The fire agency was also cited for failing to follow rules designed to identify poor performing medics so they can be retrained or potentially disciplined.

“As a department, we’ve become a little relaxed,” said Bryan Batiste, who was appointed interim fire chief last week. “The oversight just needs to be stronger. Everybody has to do their job or else.”

Compton’s previous chief, Jon Thompson, was placed on leave last week after the disclosure that some city firetrucks and ambulances were stripped of defibrillators, a crucial lifesaving device that rescuers use to deliver a shock to try to restart the heart of a cardiac arrest victim.

County regulators forced fire officials to remove the machines after the city was unable to produce documentation showing that firefighters had been properly trained to use the equipment.

That decision followed a Times report in March that nearly one in four Compton firefighters lacked a permit to perform emergency medical care, a key credential required by other local fire agencies.

Batiste said he submitted paperwork on Monday to begin the process of restoring the defibrillators.

He said he also plans to use city funds to hire a nurse to begin the work of rebuilding the agency’s oversight and retraining program, which he said was hampered by budget cuts in recent years.

“We’ll get there one way or the other,” he said.

Last week city leaders said a retired fire chief, Rico Smith, would lead an effort to fix the department’s problems.

But hiring rules prevented Smith from being appointed while Thompson is on leave pending the city investigation, officials said. Smith may now act as a consultant to the department, according to Batiste.

The audit was conducted by Los Angeles County’s Emergency Medical Services Agency, which oversees 911 care in the area. Each year its investigators review local fire departments that respond to calls for medical help.

The reports are not routinely published and officials consider them exempt from disclosure under California’s public records law.

“Being open, it would harm this process,” said Cathy Chidester, the head of the county oversight agency.

Chidester said her agency lacks the legal authority to make investigations mandatory and that publicizing negative results could discourage participation.
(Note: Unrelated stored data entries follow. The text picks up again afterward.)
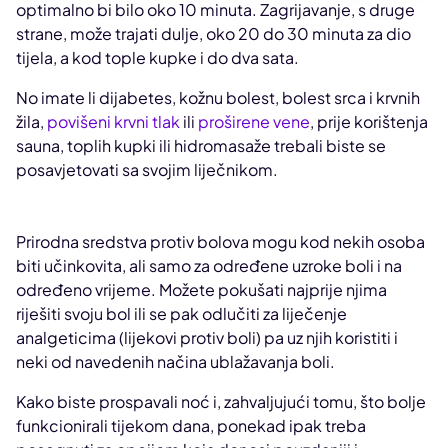
optimalno bi bilo oko 10 minuta. Zagrijavanje, s druge
strane, može trajati dulje, oko 20 do 30 minuta za dio
tijela, a kod tople kupke i do dva sata.
No imate li dijabetes, kožnu bolest, bolest srca i krvnih
žila,
povišeni krvni tlak
ili
proširene vene
, prije korištenja
sauna, toplih kupki ili hidromasaže trebali biste se
posavjetovati sa svojim liječnikom.
Prirodna sredstva protiv bolova mogu kod nekih osoba
biti učinkovita, ali samo za određene uzroke boli i na
određeno vrijeme. Možete pokušati najprije njima
riješiti svoju bol ili se pak odlučiti za liječenje
analgeticima (lijekovi protiv boli) pa uz njih koristiti i
neki od navedenih načina ublažavanja boli.
Kako biste prospavali noć i, zahvaljujući tomu, što bolje
funkcionirali tijekom dana, ponekad ipak treba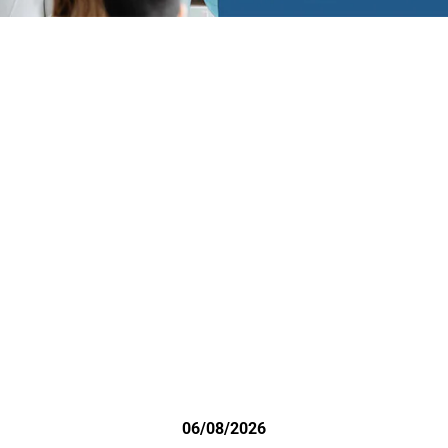
06/08/2026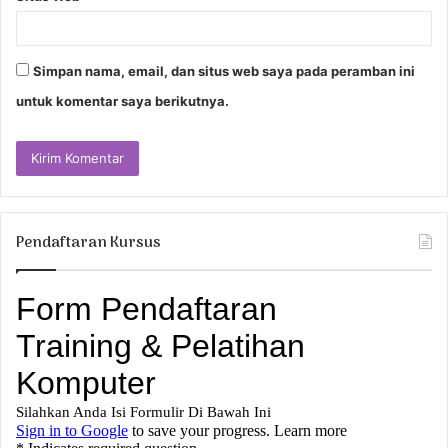
Simpan nama, email, dan situs web saya pada peramban ini
untuk komentar saya berikutnya.
Pendaftaran Kursus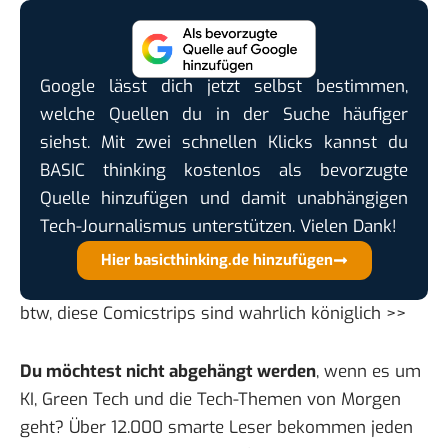
Google lässt dich jetzt selbst bestimmen,
welche Quellen du in der Suche häufiger
siehst. Mit zwei schnellen Klicks kannst du
BASIC thinking kostenlos als bevorzugte
Quelle hinzufügen und damit unabhängigen
Tech-Journalismus unterstützen. Vielen Dank!
Hier basicthinking.de hinzufügen
btw, diese Comicstrips sind
wahrlich königlich >>
Du möchtest nicht abgehängt werden
, wenn es um
KI, Green Tech und die Tech-Themen von Morgen
geht? Über 12.000 smarte Leser bekommen jeden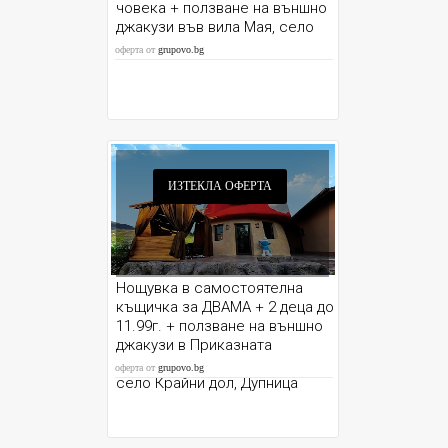
човека + ползване на външно
джакузи във вила Мая, село
Крайни дол, Дупница.
оферта от
grupovo.bg
ИЗТЕКЛА ОФЕРТА
Нощувка в самостоятелна
къщичка за ДВАМА + 2 деца до
11.99г. + ползване на външно
джакузи в Приказната
къщичка на Смърфовете,
оферта от
grupovo.bg
село Крайни дол, Дупница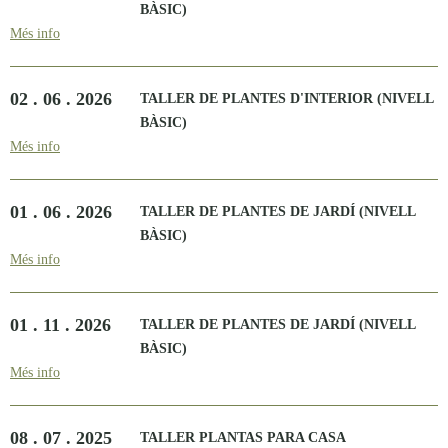
BÀSIC)
Més info
02 . 06 . 2026
TALLER DE PLANTES D'INTERIOR (NIVELL
BÀSIC)
Més info
01 . 06 . 2026
TALLER DE PLANTES DE JARDÍ (NIVELL
BÀSIC)
Més info
01 . 11 . 2026
TALLER DE PLANTES DE JARDÍ (NIVELL
BÀSIC)
Més info
08 . 07 . 2025
TALLER PLANTAS PARA CASA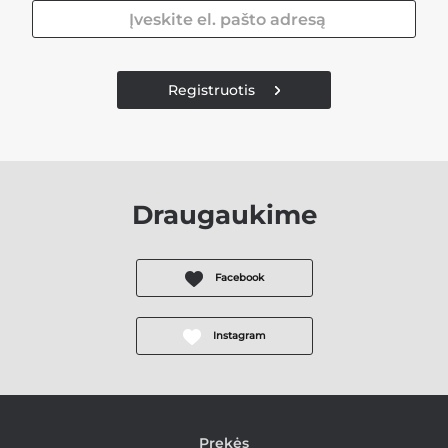
Registruotis
Draugaukime
Facebook
Instagram
Prekės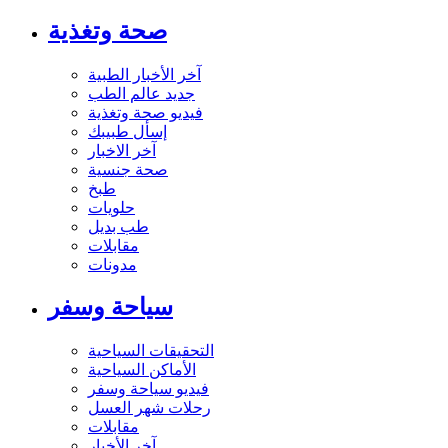
صحة وتغذية
آخر الأخبار الطبية
جديد عالم الطب
فيديو صحة وتغذية
إسأل طبيبك
آخر الاخبار
صحة جنسية
طبخ
حلويات
طب بديل
مقابلات
مدونات
سياحة وسفر
التحقيقات السياحية
الأماكن السياحية
فيديو سياحة وسفر
رحلات شهر العسل
مقابلات
آخر الأخبار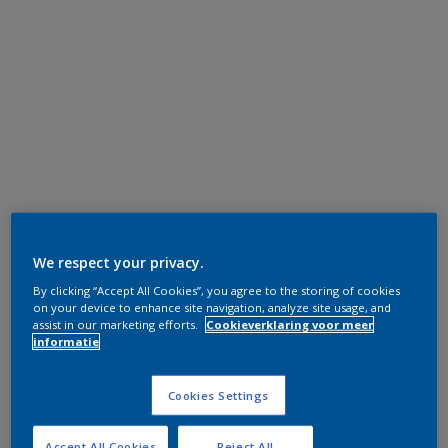
We respect your privacy.
By clicking “Accept All Cookies”, you agree to the storing of cookies
on your device to enhance site navigation, analyze site usage, and
assist in our marketing efforts.
Cookieverklaring voor meer
informatie
Cookies Settings
Accept All Cookies
Reject All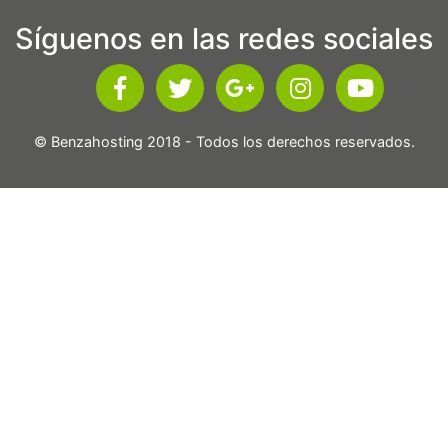
Síguenos en las redes sociales
© Benzahosting 2018 - Todos los derechos reservados.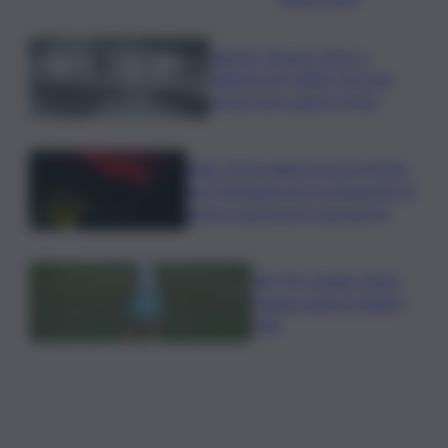
Racket, droga e furti: a
Palermo gli “affari” di Cosa
nostra non vanno in ferie
Etna, torna l’allerta rossa VONA
per Fontanarossa: la situazione di
arrivi e partenze in aeroporto
Glf, PIF London, Anna
Huang supera Charley
Hull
“We try not to be controversial with the departments,” she said. “We would get much more pushback on our audits about what they would allow us to look at or not look at.”

Choosing to keep the audits secret is legal under state law, according to Peter Scheer, head of First Amendment Coalition, a group advocating for greater opening of government. But nothing prevents agencies from voluntarily releasing the reports, he said.

“Given that these services are largely paid for by local taxpayers, EMS agencies should release the audits, or information and recommendations from them, whenever they can,” Scheer said.